Mais de três quartos do sector industrial do Estado foram total ou parcialmente privatizados: as telecomunicações em 1985, o gás em 1986, a água em 1989, a electiricidade em 1990, o caminho-de-ferro em 1995-96, a administração central e local... «Só os correios, graças à luta sindical e ao apoio da população, permanecem ainda sob controlo público», refere o documento divulgado pelos sindicatos portugueses.
A par das operações bolsistas, as privatizações passaram pela divisão das empresas públicas, justificada pelo objectivo de reforçar a concorrência. Só que, em numerosos casos, a privatização resultou em situações de monopólio e oligopólio, nacional ou regional.
Na Administração Pública, a privatização foi estimulada por mecanismos específicos, como circulares aos serviços ou até legislação compulsiva, que obrigava as autoridades locais a privatizar a maioria dos seus serviços e impossibilitava a introdução de cláusulas sociais. As entidades públicas foram expressamente impedidas de concorrer a concessões, em pé de igualdade com os privados.

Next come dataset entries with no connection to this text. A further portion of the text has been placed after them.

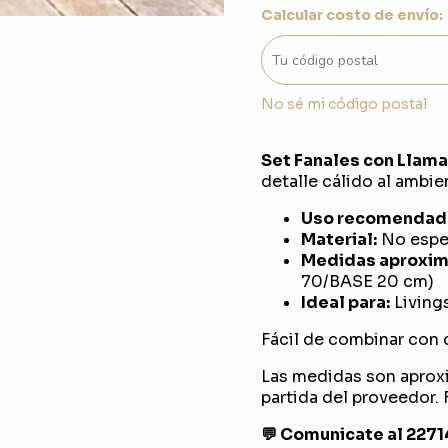
Calcular costo de envío:
No sé mi código postal
Set Fanales con Llama 
detalle cálido al ambie
Uso recomendad
Material:
No espec
Medidas aproxim
70/BASE 20 cm)
Ideal para:
Livings
Fácil de combinar con 
Las medidas son aprox
partida del proveedor. F
💬 Comunicate al 227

Os sindicatos resumiram «algumas características comuns» das estratégias e formas de privatização levadas a cabo no Reino Unido e em Portugal:


Quanto custam os lucros privados

As empresas e sectores entregues aos privados têm apresentado enormes lucros e elevados índices de crescimento destes. A outra face da moeda também já tem contornos nítidos.
Os sindicatos apontam, como graves consequências da política de privatizações no Reino Unido:

— a corporativização da democracia, com a diminuição da capacidade negocial das autoridades públicas face a fortes grupos económicos na determinação das políticas de investimento; diminuiu o controlo público e dos cidadãos e alastrou a corrupção;
— a definição e aplicação de uma estratégia nacional ficou posta em causa; é referido o caso paradigmático da electricidade, cuja distribuição é controlada em mais de 60 por cento por empresas norte-americanas;
— a regulação do mercado não foi suficiente para impedir a escalada dos preços e a corrida aos lucros;
— o volume e a qualidade de emprego diminuíram drasticamente (foram liquidados mais de 600 mil empregos na electricidade, no gás, na administração central e local, no caminho-de-ferro e nas telecomunicações; aumentou a precarização, quase triplicando o pessoal temporário na administração central e mais que duplicando os subcontratados e temporários na British Telecom); nas empresas são aumentados os ritmos de trabalho e são atacados direitos, como as férias, a protecção social, as baixas;
— aumentaram as tarifas da água (cerca de 40 por cento de 1989 a 1994) e da electricidade (com fortes disparidades regionais, o Reino Unido detém a quinta tarifa mais cara a nível mundial); as reduções dos preços das chamadas telefónicas têm beneficiado sobretudo os grandes consumidores, enquanto as taxas de aluguer aumentaram; a fragmentação das empresas tem levado ao aumento real dos custos dos percursos ferroviários; as mais prejudicadas são as famílias de menores rendimentos;
— a qualidade de serviço piorou, com sinais mais evidentes na água, na electricidade e na administração pública;
— em vez da anunciada competição, verificou-se a concentração do volume de negócios em meia dúzia de multinacionais americanas e francesas, a par das britânicas;
— verificaram-se grandes desperdícios de dinheiros públicos; em vez dos prometidos investimentos privados para modernização dos serviços, houve estagnação ou diminuição do investimento, mais evidente na água e no caminho-de-ferro.